» **Task objective**
Only text is carried over. Reproduce the entries below exactly.

^^^^^^^^^^^^^^^^

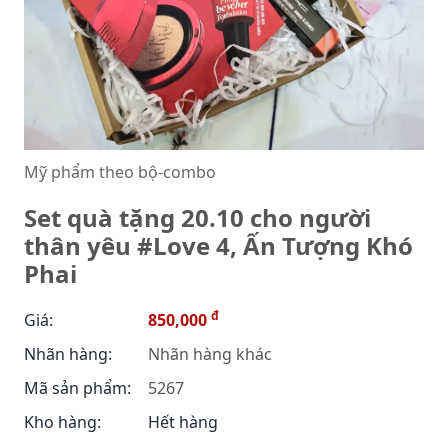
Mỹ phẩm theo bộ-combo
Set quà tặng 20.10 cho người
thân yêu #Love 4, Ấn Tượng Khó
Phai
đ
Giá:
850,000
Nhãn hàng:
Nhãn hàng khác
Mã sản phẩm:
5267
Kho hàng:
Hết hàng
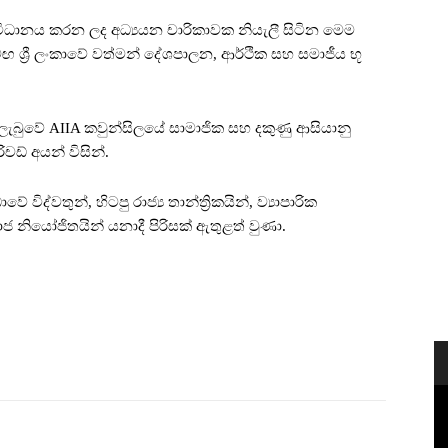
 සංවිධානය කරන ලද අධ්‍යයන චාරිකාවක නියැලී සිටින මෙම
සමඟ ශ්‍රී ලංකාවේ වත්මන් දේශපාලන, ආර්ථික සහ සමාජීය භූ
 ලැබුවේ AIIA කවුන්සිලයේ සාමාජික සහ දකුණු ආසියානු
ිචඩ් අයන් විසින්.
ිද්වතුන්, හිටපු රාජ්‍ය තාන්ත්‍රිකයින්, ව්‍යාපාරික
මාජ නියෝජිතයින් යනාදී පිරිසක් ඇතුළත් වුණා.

^^^^^^^^^^^^^^^^

» **Solution to this exercise**
Mỹ phẩm theo bộ-combo
Set quà tặng 20.10 cho người
thân yêu #Love 4, Ấn Tượng Khó
Phai
đ
Giá:
850,000
Nhãn hàng:
Nhãn hàng khác
Mã sản phẩm:
5267
Kho hàng:
Hết hàng
 සංවිධානය කරන ලද අධ්‍යයන චාරිකාවක නියැලී සිටින මෙම
සමඟ ශ්‍රී ලංකාවේ වත්මන් දේශපාලන, ආර්ථික සහ සමාජීය භූ
 ලැබුවේ AIIA කවුන්සිලයේ සාමාජික සහ දකුණු ආසියානු
ිචඩ් අයන් විසින්.
ිද්වතුන්, හිටපු රාජ්‍ය තාන්ත්‍රිකයින්, ව්‍යාපාරික
මාජ නියෝජිතයින් යනාදී පිරිසක් ඇතුළත් වුණා.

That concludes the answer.